= List of Minnesota Vikings broadcasters =

The Minnesota Vikings' flagship radio station is KFXN-FM. The games are also heard on the "Vikings Radio Network" in Minnesota, Wisconsin, Iowa, South Dakota, and North Dakota, as well as many other outlets. Paul Allen has been the play-by-play announcer since the 2002 NFL season and Pete Bercich is the analyst, who began his first season in 2007.

WCCO was the flagship station from 1961 to 1969. Dick Enroth was the original announcer, succeeded by Ray Christensen. KSTP (AM) held the rights from 1970 to 1975. WCCO again from 1976 to 1984. KSTP (FM) 1985–1987. WCCO 1988–1990. KFAN 1991–1995. WCCO 1996–2000. KFAN (KFXN-FM) since 2001.

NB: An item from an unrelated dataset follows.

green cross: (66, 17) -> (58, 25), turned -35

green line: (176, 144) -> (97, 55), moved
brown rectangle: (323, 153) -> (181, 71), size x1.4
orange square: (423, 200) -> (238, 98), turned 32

After Jim Morse called the 1970 games, Joe McConnell was the radio play by play announcer 1971–76, 1985–87. Joe Starkey was the radio play by play announcer 1977. Ray Scott was the radio play by play announcer 1978–82. Tim Moreland was the radio play by play announcer 1983–84. Brad Nessler was the radio play by play announcer 1988–89. John Carlson was the play by play announcer 1990. Dan Rowe was the radio play by play announcer 1991–2000. Terry Stembridge, Jr. was the radio play by play announcer 2001.

Telecasts of preseason games not shown on national networks are aired on KMSP-TV (Channel 9) in the Twin Cities with Paul Allen doing play-by-play as well.